## Exercise details
Omit the pictures while printing every entry below exactly as given.

## Dataset items
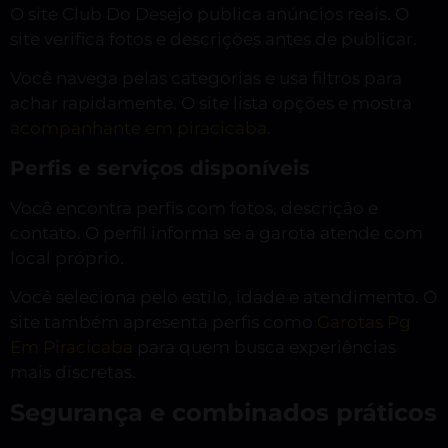
O site Club Do Desejo publica anúncios reais. O
site verifica fotos e descrições antes de publicar.
Você navega pelas categorias e usa filtros para
achar rapidamente. O site lista opções e mostra
acompanhante em piracicaba
.
Perfis e serviços disponíveis
Você encontra perfis com fotos, descrição e
contato. O perfil informa se a garota atende com
local próprio.
Você seleciona pelo estilo, idade e atendimento. O
site também apresenta perfis como
Garotas Pg
Em Piracicaba
para quem busca experiências
mais discretas.
Segurança e combinados práticos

## Solution for this exercise
O site Club Do Desejo publica anúncios reais. O
site verifica fotos e descrições antes de publicar.
Você navega pelas categorias e usa filtros para
achar rapidamente. O site lista opções e mostra
acompanhante em piracicaba
.
Perfis e serviços disponíveis
Você encontra perfis com fotos, descrição e
contato. O perfil informa se a garota atende com
local próprio.
Você seleciona pelo estilo, idade e atendimento. O
site também apresenta perfis como
Garotas Pg
Em Piracicaba
para quem busca experiências
mais discretas.
Segurança e combinados práticos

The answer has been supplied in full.